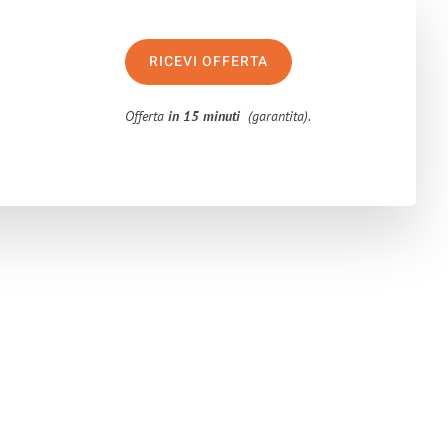
RICEVI OFFERTA
Offerta
in 15 minuti
(garantita).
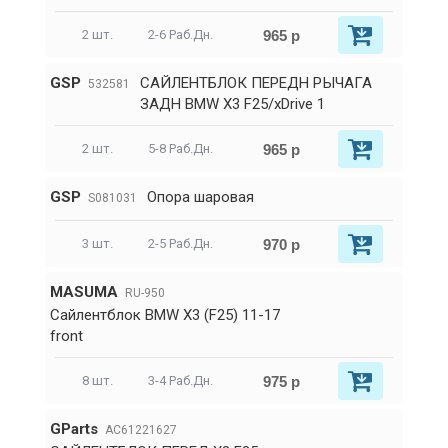
965 р
2 шт.
2-6 Раб.Дн.
GSP
САЙЛЕНТБЛОК ПЕРЕДН РЫЧАГА
532581
ЗАДН BMW X3 F25/xDrive 1
965 р
2 шт.
5-8 Раб.Дн.
GSP
Опора шаровая
S081031
970 р
3 шт.
2-5 Раб.Дн.
MASUMA
RU-950
Сайлентблок BMW X3 (F25) 11-17
front
975 р
8 шт.
3-4 Раб.Дн.
GParts
AC61221627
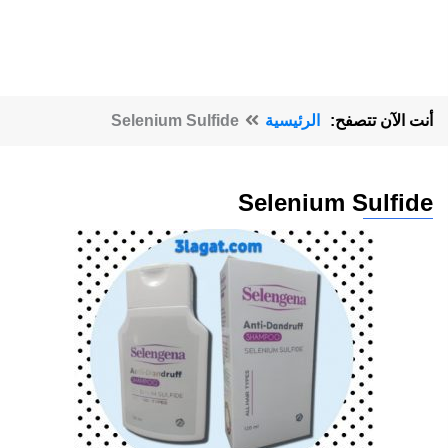
أنت الآن تتصفح:
الرئيسية
Selenium Sulfide
Selenium Sulfide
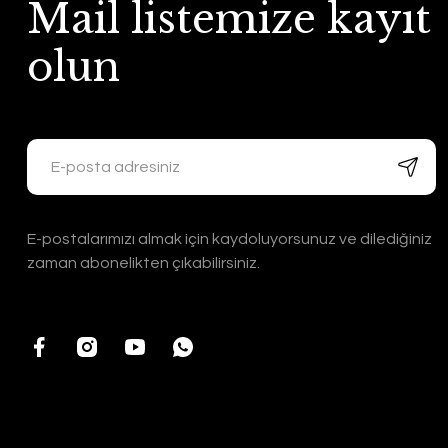
Mail listemize kayıt
olun
E-postalarımızı almak için kaydoluyorsunuz ve dilediğiniz
zaman abonelikten çıkabilirsiniz.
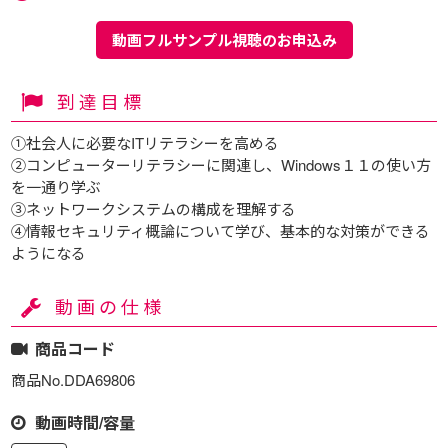
動画フルサンプル視聴のお申込み
到達目標
①社会人に必要なITリテラシーを高める
②コンピューターリテラシーに関連し、Windows１１の使い方
を一通り学ぶ
③ネットワークシステムの構成を理解する
④情報セキュリティ概論について学び、基本的な対策ができる
ようになる
動画の仕様
商品コード
商品No.DDA69806
動画時間/容量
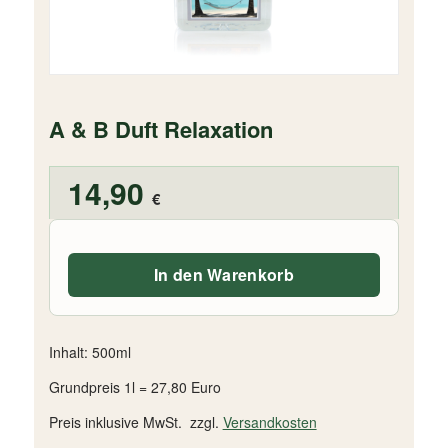
A & B Duft Relaxation
14,90
€
In den Warenkorb
Inhalt: 500ml
Grundpreis 1l = 27,80 Euro
Preis inklusive MwSt. zzgl.
Versandkosten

:: PROBLEM TO SOLVE ::
The expected result is every record above, word for word, with no pictures in it.

:: RESPONSE AREA ::
RICEVI OFFERTA
Offerta
in 15 minuti
(garantita).
965 р
2 шт.
2-6 Раб.Дн.
GSP
САЙЛЕНТБЛОК ПЕРЕДН РЫЧАГА
532581
ЗАДН BMW X3 F25/xDrive 1
965 р
2 шт.
5-8 Раб.Дн.
GSP
Опора шаровая
S081031
970 р
3 шт.
2-5 Раб.Дн.
MASUMA
RU-950
Сайлентблок BMW X3 (F25) 11-17
front
975 р
8 шт.
3-4 Раб.Дн.
GParts
AC61221627
أنت الآن تتصفح:
الرئيسية
Selenium Sulfide
Selenium Sulfide
Mail listemize kayıt
olun
E-postalarımızı almak için kaydoluyorsunuz ve dilediğiniz
zaman abonelikten çıkabilirsiniz.
動画フルサンプル視聴のお申込み
到達目標
①社会人に必要なITリテラシーを高める
②コンピューターリテラシーに関連し、Windows１１の使い方
を一通り学ぶ
③ネットワークシステムの構成を理解する
④情報セキュリティ概論について学び、基本的な対策ができる
ようになる
動画の仕様
商品コード
商品No.DDA69806
動画時間/容量
A & B Duft Relaxation
14,90
€
In den Warenkorb
Inhalt: 500ml
Grundpreis 1l = 27,80 Euro
Preis inklusive MwSt. zzgl.
Versandkosten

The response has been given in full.